HOW TO COMPLETE THIS TASK
When you output the records, match them exactly and omit any picture they include.

### EXERCISE DATA ###

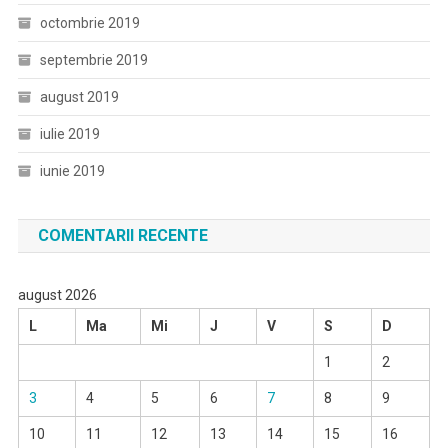
octombrie 2019
septembrie 2019
august 2019
iulie 2019
iunie 2019
COMENTARII RECENTE
august 2026
L
Ma
Mi
J
V
S
D
1
2
3
4
5
6
7
8
9
10
11
12
13
14
15
16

###

EXERCISE OUTPUT
octombrie 2019
septembrie 2019
august 2019
iulie 2019
iunie 2019
COMENTARII RECENTE
august 2026
L
Ma
Mi
J
V
S
D
1
2
3
4
5
6
7
8
9
10
11
12
13
14
15
16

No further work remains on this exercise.